Some 800,000 people – including 425,000 on call out or zero hour contracts, 227,000 in the first six months of their staffing agency job – are at risk, the FNV said.
On Monday the government launched its NOW scheme to help firms pay salaries while the crisis continues. Companies whose turnover has slumped to zero can claim 90% of their wage bill from the state. A 20% drop entitles the company to 10% support.
Some 35,000 companies approached the emergency fund on Monday, in line with government forecasts. And social affairs minister Wouter Koolmees has called on firms to apply for help to pay for their temporary staff as well.
However, initial figures indicate many firms are ditching their temps when the work dries up. ‘It is very sad to see how easily companies are letting workers go, even though they could get to support to help pay them,’ FNV spokesman Zakaria Boufangacha said.
KLM, VDL Nedcar, Qbuzz and staffing agencies such as Randstad, Olympia and Adecco are failing their temporary staff, according to the FNV. Others, like Transavia, DAF and Primark are setting a good example, the union said.
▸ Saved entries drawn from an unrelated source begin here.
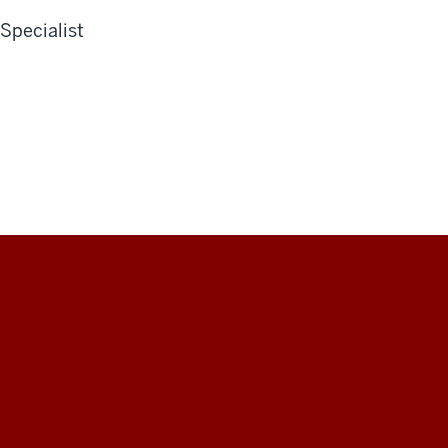
Specialist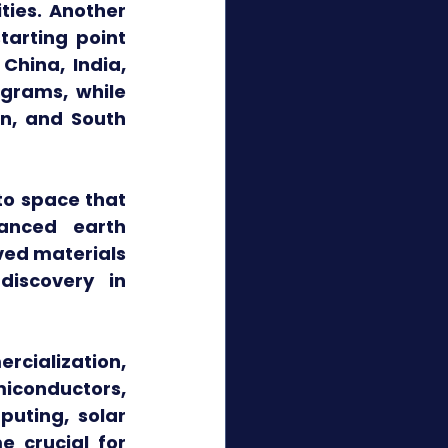
ies. Another 
arting point 
hina, India, 
rams, while 
n, and South 
o space that 
anced earth 
ed materials 
iscovery in 
cialization, 
conductors, 
uting, solar 
 crucial for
In addition, thousands of gig economy workers, including taxi drivers, are also being left with no source of income. Foreign students too risk losing access to grants and other benefits because they cannot meet the 56 hour a week work rule.
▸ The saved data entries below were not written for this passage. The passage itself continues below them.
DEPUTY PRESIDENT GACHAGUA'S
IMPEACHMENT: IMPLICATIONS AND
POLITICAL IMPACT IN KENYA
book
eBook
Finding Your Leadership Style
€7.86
Some staffing agencies say it is the end employer – their client – who should be picking up the bill for the remaining part of the salary.
‘It is a triangle,’ Jurieen Koops, director of staffing agency association ABU, told the NRC. ‘You have to look at it together: what is the government contributing, what can the staffing agency pay and what is the client paying. They also have an interested in keeping the temp.’
Koops has called on the government to develop a safety net for staffing agency workers. ‘The government has organised everything for permanent staff and for freelancers, but flexible workers are being left out,’ he said.